Já como secretário de Estado, contou que começou a trabalhar para o diagnóstico económico e financeiro das empresas públicas estratégicas mais importantes, nomeadamente a Sonangol, petrolífera estatal, a Endiama, diamantífera do Estado, bancos públicos.

“É assim que eu saio deste órgão. Quando começamos a meter o dedo na ferida surgiram anticorpos contra a minha pessoa, é assim que este órgão é extinto e eu vou parar ao Ministério dos Transportes, como ministro dos Transportes”, explicou.

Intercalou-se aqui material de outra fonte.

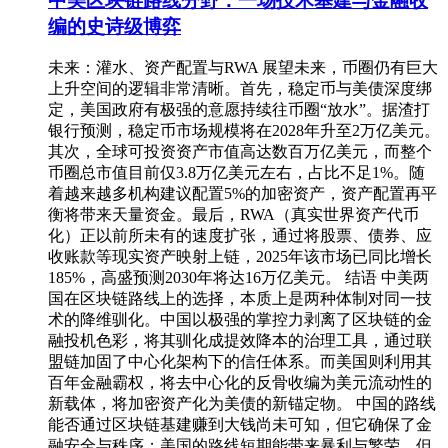
中美区块链路线分野：一场技术基建与金融收
编的史诗级博弈
未来：灌水、资产配置与RWA 展望未来，币圈仍有巨大
上升空间的逻辑非常清晰。首先，稳定币与美债深度绑
定，美国政府有极强的意愿持续往币圈“放水”。据渣打
银行预测，稳定币市场规模将在2028年升至2万亿美元。
其次，全球可投资资产市值高达数百万亿美元，而整个
币圈总市值目前仅3.8万亿美元左右，占比不足1%。随
着越来越多机构建议配置5%的加密资产，资产配置再平
衡将带来天量资金。最后，RWA（真实世界资产代币
化）正以前所未有的速度扩张，通过将股票、债券、应
收账款等现实资产映射上链，2025年该市场已同比增长
185%，高盛预测2030年将达16万亿美元。 结语 中美两
国在区块链路线上的选择，本质上是两种体制对同一技
术的降维驯化。中国以极强的掌控力剥离了区块链的金
融投机色彩，将其驯化成提效降本的治理工具，通过联
盟链加固了中心化架构下的信任体系。而美国则利用其
百年金融霸权，将去中心化的反骨收编为美元流动性的
新载体，将加密资产化为美债的新锚定物。 中国的路线
能否通过区块链基建赚到大钱尚未可知，但它确保了金
融安全与秩序；美国的路线短期能带来暴利与繁荣，但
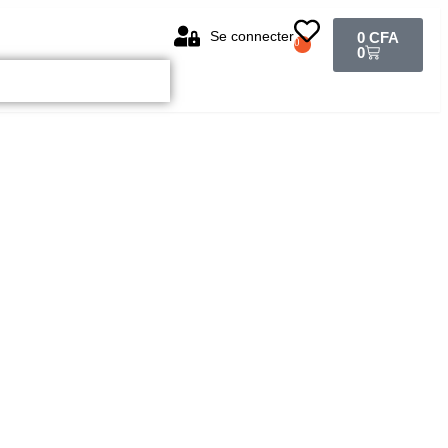
Se connecter
0
CFA
0
0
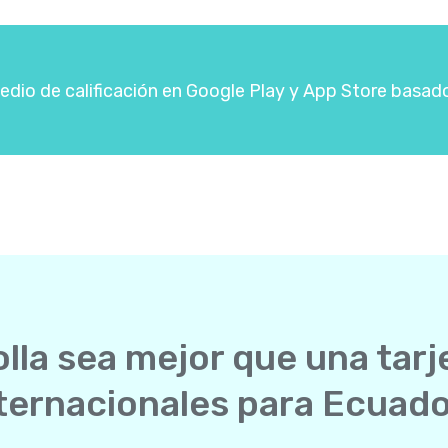
dio de calificación en Google Play y App Store basad
lla sea mejor que una tarj
ternacionales para Ecuad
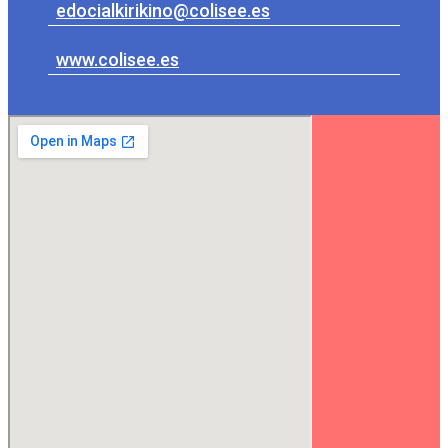
edocialkirikino@colisee.es
www.colisee.es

O sector dos transportes é o que tem mais empresas públicas, pelo menos 14 empresas e sete institutos, avançou Augusto Tomás, sublinhando a magnitude do sector que é transversal ao desenvolvimento da economia do país.

O antigo ministro dos Transportes disse que reestruturou as empresas públicas, criando um modelo de governação de duas camadas, de gestores executivos e não executivos, e criando um sistema de monitorização dos indicadores de gestão, recursos humanos, económicos e financeiros e técnicos operacionais.

“Em função disso criámos de facto problemas sérios, tendo em conta que, como é de domínio público, havia um congestionamento portuário de cerca de 90 navios encalhados no Porto de Luanda, com despesas diárias por navio de 25 mil dólares, com despesas anuais de mais de 2,5 mil milhões de dólares, que revertiam para a população em geral e era necessário desmantelar essa rede mafiosa que era dirigida pela máfia do shipping internacional”, referiu.

“E o senhor Augusto Tomás foi escolhido para liderar essa luta e desmantelamos essa rede em menos de três meses. Porque Angola tinha o frete mais caro do mundo, como Angola tem o combustível mais caro de aviação do mundo”, acrescentou o réu, realçando as várias diligências internacionais feitas, com Angola a acabar por aderir a Convenções internacionais em relação à aviação civil.

Para evitar que o aeroporto internacional de Luanda fosse parar à lista negra e Angola visse inviabilizada a sua aviação civil, Augusto Tomás lembrou que foi necessário “tomar medidas bastante duras”.

“É lógico que tivemos que meter no chão, por exemplo, 12 companhias aéreas de ministros de Estado, de generais e de ministros, foi necessário também nessa altura tomar medidas para reverter o quadro anormal que havia no aeroporto de Luanda. Impedir que as pessoas que tinha as companhias aéreas fossem com as suas viaturas até aos aviões. Fechámos 17 entradas, com betão, no aeroporto de Luanda e um colega general ameaçou explodir o aeroporto de Luanda. O Presidente José Eduardo [dos Santos] disse: eles pensam que eles é que mandam”, contou.

Sobre estes detalhes que avançou em audição, Augusto Tomás disse que foram apenas “para dar a entender quem é a pessoa que neste momento está a ser julgada”.

“Porque há outros contornos à volta da minha prisão. Portanto, não é por acaso que eu permaneci dez anos no Ministério dos Transportes, porque é uma luta titânica de uns contra gigantes, é lógico que tinha que terminar assim”, disse.

Ao terminar, Augusto Tomás recorreu a um adágio de Cabinda, de onde é natural, para dizer que “às vezes as pessoas confundem a essência com a aparência”.

“O papagaio tem o bico preto, o sardão tem o bico vermelho, há dendê e quem come o dendê é o papagaio, mas quem tem o bico vermelho é o sardão, quer dizer que por vezes as aparências iludem”, referiu.